Ben Sasse speaks at a rally in Omaha with Sen. Deb Fisher, R-Neb., right, and gubernatorial candidate Pete Ricketts, left, on Nov. 4, 2014. Sasse and Fischer called on Republican presidential nominee Donald Trump to withdraw over lewd comments he made about women.

Nati Harnik, Associated Press file

Even as it looks more likely that Donald Trump will win the Republican presidential nomination, Ben Sasse, the first-term U.S. senator from Nebraska, remains firm that he can't support Trump.

Just as Nebraska looked to get the political limelight in the presidential nominee selection race with the May 10 primary, things changed Tuesday night when Trump won the Indiana primary and candidate Ted Cruz ended his campaign. That meant Cruz canceled his event slated Wednesday in Lincoln, Nebraska, and Trump now seems on the path to get enough delegates to avoid a summer Republican National Committee brokered convention.

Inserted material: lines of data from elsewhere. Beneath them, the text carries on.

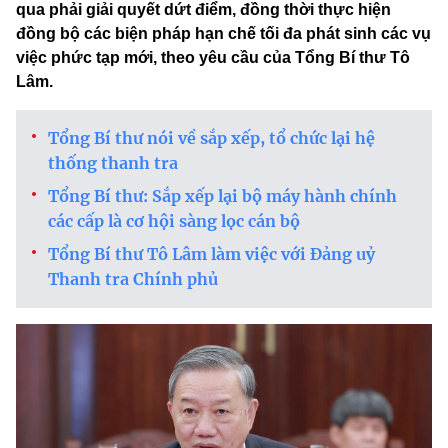
qua phải giải quyết dứt điểm, đồng thời thực hiện
đồng bộ các biện pháp hạn chế tối đa phát sinh các vụ
việc phức tạp mới, theo yêu cầu của Tổng Bí thư Tô
Lâm.
Tổng Bí thư nói về sắp xếp, tổ chức lại hệ
thống thanh tra
Tổng Bí thư: Sắp xếp lại bộ máy hành chính
các cấp là cơ hội sàng lọc cán bộ
Tổng Bí thư Tô Lâm làm việc với Đảng uỷ
Thanh tra Chính phủ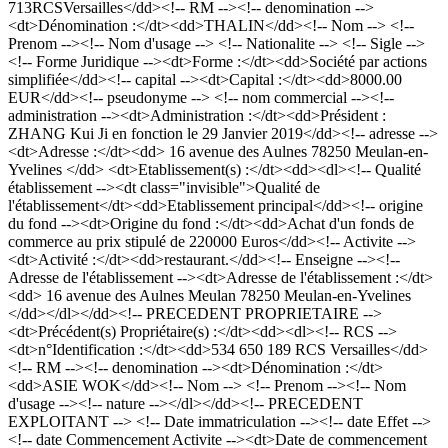
713RCSVersailles</dd><!-- RM --><!-- denomination -->
<dt>Dénomination :</dt><dd>THALIN</dd><!-- Nom --> <!--
Prenom --><!-- Nom d'usage --> <!-- Nationalite --> <!-- Sigle -->
<!-- Forme Juridique --><dt>Forme :</dt><dd>Société par actions
simplifiée</dd><!-- capital --><dt>Capital :</dt><dd>8000.00
EUR</dd><!-- pseudonyme --> <!-- nom commercial --><!--
administration --><dt>Administration :</dt><dd>Président :
ZHANG Kui Ji en fonction le 29 Janvier 2019</dd><!-- adresse -->
<dt>Adresse :</dt><dd> 16 avenue des Aulnes 78250 Meulan-en-
Yvelines </dd> <dt>Etablissement(s) :</dt><dd><dl><!-- Qualité
établissement --><dt class="invisible">Qualité de
l'établissement</dt><dd>Etablissement principal</dd><!-- origine
du fond --><dt>Origine du fond :</dt><dd>Achat d'un fonds de
commerce au prix stipulé de 220000 Euros</dd><!-- Activite -->
<dt>Activité :</dt><dd>restaurant.</dd><!-- Enseigne --><!--
Adresse de l'établissement --><dt>Adresse de l'établissement :</dt>
<dd> 16 avenue des Aulnes Meulan 78250 Meulan-en-Yvelines
</dd></dl></dd><!-- PRECEDENT PROPRIETAIRE -->
<dt>Précédent(s) Propriétaire(s) :</dt><dd><dl><!-- RCS -->
<dt>n°Identification :</dt><dd>534 650 189 RCS Versailles</dd>
<!-- RM --><!-- denomination --><dt>Dénomination :</dt>
<dd>ASIE WOK</dd><!-- Nom --> <!-- Prenom --><!-- Nom
d'usage --><!-- nature --></dl></dd><!-- PRECEDENT
EXPLOITANT --> <!-- Date immatriculation --><!-- date Effet -->
<!-- date Commencement Activite --><dt>Date de commencement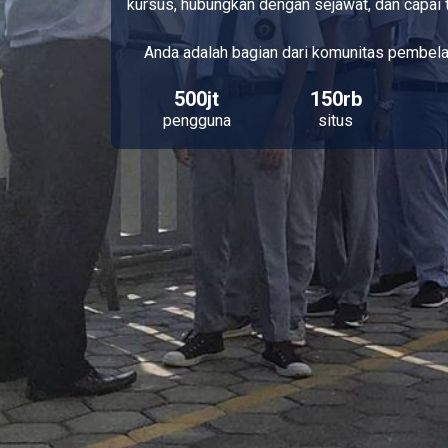
kursus, hubungkan dengan sejawat, dan capai 
Anda adalah bagian dari komunitas pembela
500jt
150rb
pengguna
situs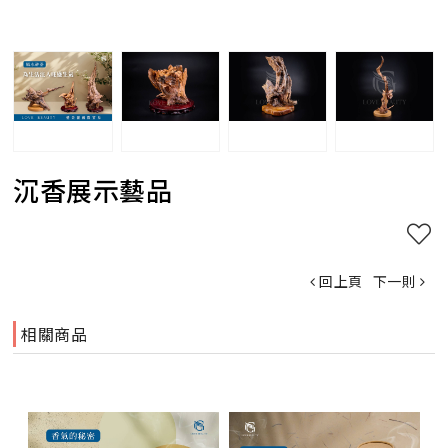
沉香展示藝品
回上頁
下一則
相關商品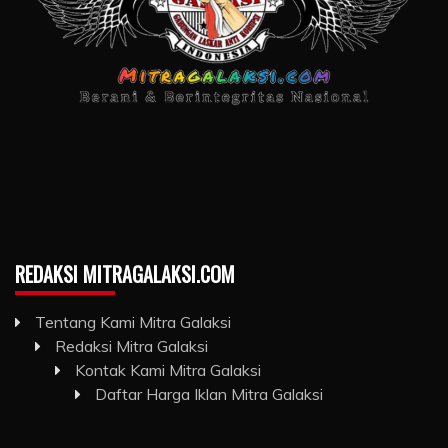
REDAKSI MITRAGALAKSI.COM
Tentang Kami Mitra Galaksi
Redaksi Mitra Galaksi
Kontak Kami Mitra Galaksi
Daftar Harga Iklan Mitra Galaksi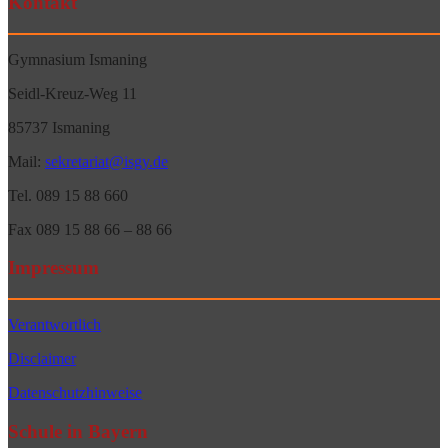
Kontakt
Gymnasium Ismaning
Seidl-Kreuz-Weg 11
85737 Ismaning
Mail:
sekretariat@isgy.de
Tel. 089 15 88 660
Fax 089 15 88 66 – 88 66
Impressum
Verantwortlich
Disclaimer
Datenschutzhinweise
Schule in Bayern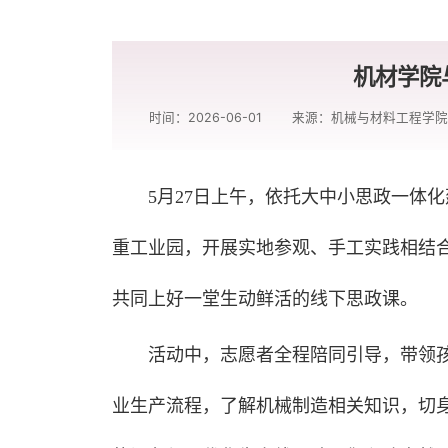
机材学院
时间：2026-06-01
来源：机械与材料工程学
5月27日上午，依托大中小思政一体
重工业园，开展实地参观、手工实践相结
共同上好一堂生动鲜活的线下思政课。
活动中，志愿者全程陪同引导，带领
业生产流程，了解机械制造相关知识，切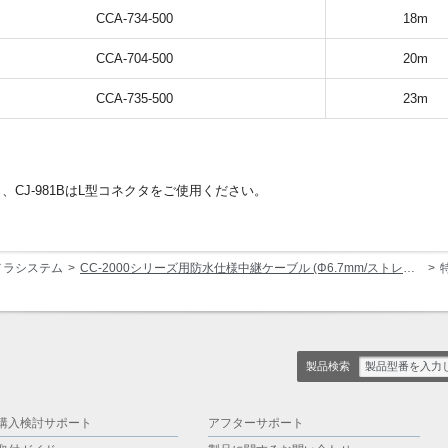
CCA-734-500
18m
CCA-704-500
20m
CCA-735-500
23m
ネクタ、CJ-981BはL型コネクタをご使用ください。
メラシステム
CC-2000シリーズ用防水仕様中継ケーブル (Φ6.7mm/ストレート型コネクタ)
製品検索
購入検討サポート
アフターサポート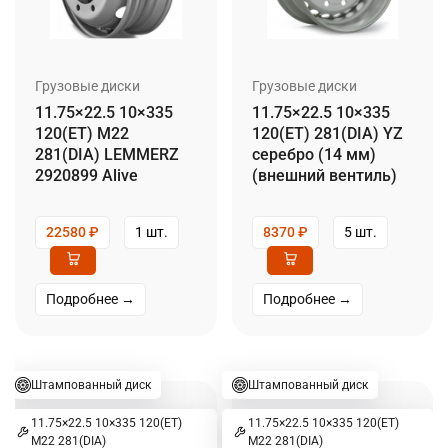
Грузовые диски
Грузовые диски
11.75×22.5 10×335
11.75×22.5 10×335
120(ET) M22
120(ET) 281(DIA) YZ
281(DIA) LEMMERZ
серебро (14 мм)
2920899 Alive
(внешний вентиль)
22580
₽
1 шт.
8370
₽
5 шт.
Подробнее →
Подробнее →
Штампованный диск
Штампованный диск
11.75×22.5 10×335 120(ET)
11.75×22.5 10×335 120(ET)
M22 281(DIA)
M22 281(DIA)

The only Republican candidate left is John Kasich, who can't amass the needed 1,237 delegates to win the nomination. That means the phrase presumptive candidate is being applied to Trump for the first time by some people.

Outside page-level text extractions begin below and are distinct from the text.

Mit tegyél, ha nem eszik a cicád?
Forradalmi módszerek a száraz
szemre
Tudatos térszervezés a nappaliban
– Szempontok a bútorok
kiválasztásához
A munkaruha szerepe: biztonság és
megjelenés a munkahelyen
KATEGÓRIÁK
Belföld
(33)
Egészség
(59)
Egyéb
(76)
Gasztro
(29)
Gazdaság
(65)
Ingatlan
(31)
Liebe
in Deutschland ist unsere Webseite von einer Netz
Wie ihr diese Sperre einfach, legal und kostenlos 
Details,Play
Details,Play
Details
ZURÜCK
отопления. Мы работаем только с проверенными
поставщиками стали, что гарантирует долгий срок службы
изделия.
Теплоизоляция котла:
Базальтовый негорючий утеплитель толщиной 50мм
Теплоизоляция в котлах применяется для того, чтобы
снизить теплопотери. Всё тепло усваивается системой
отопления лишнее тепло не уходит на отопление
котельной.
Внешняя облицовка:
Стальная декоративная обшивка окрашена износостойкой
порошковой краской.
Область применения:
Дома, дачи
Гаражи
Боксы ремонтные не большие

But Sasse is standing by his previous statements that he won't back Trump in the run-up to the November election. In a tweet right after Indiana was won by Trump, Sasse wrote the following Tuesday night, with a link to his Facebook post of opposition to Trump: "Reporters keep asking if Indiana changes anything for me. The answer is simple: No. This from Febr. still holds..."

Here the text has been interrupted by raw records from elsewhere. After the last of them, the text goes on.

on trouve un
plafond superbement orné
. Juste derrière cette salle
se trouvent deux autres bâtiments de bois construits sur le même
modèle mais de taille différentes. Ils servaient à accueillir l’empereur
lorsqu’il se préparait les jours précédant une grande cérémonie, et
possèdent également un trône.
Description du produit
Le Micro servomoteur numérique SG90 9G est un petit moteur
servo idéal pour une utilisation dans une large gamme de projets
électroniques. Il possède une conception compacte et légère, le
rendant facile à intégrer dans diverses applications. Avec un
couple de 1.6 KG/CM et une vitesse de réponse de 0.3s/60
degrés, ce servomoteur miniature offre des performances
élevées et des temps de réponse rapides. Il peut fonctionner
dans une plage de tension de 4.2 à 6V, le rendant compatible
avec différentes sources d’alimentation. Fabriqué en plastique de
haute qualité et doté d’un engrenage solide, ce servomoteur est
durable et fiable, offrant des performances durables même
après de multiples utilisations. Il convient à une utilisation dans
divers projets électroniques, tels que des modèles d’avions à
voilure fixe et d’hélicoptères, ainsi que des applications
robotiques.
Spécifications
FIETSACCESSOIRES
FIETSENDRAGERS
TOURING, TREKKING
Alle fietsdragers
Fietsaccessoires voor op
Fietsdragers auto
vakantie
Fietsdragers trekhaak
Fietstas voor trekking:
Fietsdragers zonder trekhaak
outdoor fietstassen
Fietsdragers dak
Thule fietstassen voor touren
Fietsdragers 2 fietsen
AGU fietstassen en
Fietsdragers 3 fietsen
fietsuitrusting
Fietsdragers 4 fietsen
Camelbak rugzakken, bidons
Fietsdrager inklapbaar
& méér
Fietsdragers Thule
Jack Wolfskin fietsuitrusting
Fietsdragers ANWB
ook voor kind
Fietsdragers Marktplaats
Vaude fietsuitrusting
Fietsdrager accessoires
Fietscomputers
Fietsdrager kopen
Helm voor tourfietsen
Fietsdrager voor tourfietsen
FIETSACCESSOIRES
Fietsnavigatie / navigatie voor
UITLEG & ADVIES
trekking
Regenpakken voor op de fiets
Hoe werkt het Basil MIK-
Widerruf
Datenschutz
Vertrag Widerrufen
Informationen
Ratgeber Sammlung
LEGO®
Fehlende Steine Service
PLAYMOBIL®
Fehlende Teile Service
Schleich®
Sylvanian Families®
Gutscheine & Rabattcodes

The Facebook post begins with Sasse saying he understands the worry, ache and anger people have about America's position today. He also said he won't support likely Democratic nominee Hillary Clinton, who still has a challenger in Bernie Sanders.

Sasse then writes: "If Donald Trump ends up as the GOP nominee, conservatives will need to find a third option.

"Mr. Trump’s relentless focus is on dividing Americans, and on tearing down rather than building back up this glorious nation. Much like President Obama, he displays essentially no understanding of the fact that, in the American system, we have a constitutional system of checks and balances, with three separate but co-equal branches of government."

Sasse lists some statements by Trump (such as opening up libel laws so more people could sue), then finishes up: "I can’t support Donald Trump."

Sasse has used Twitter and interviews to make his anti-Trump views known. That doesn't look to be changing, even as some Republicans who have previously spoken against Trump move to join the fold.

Update at 11:15 a.m. Wedn: Kasich will drop out of the race later Tuesday, making Trump the presumptive nominee.

Update at 9 a.m. Thursday: Sasse on Thursday morning wrote a lengthy Facebook post to expand on his anti-Trump views. He wrote the post after hearing a lot of opposition to Trump during a stop at the Wal-Mart in Fremont, Neb.

Sasse said he wants a more "adult" candidate, and that Americans shouldn't be satisfied with either Trump or Hillary Clinton as the final two major party presidential candidates.

He wrote, "Heads, they win; tails, you lose. Why are we confined to these two terrible options? This is America. If both choices stink, we reject them and go bigger. That’s what we do."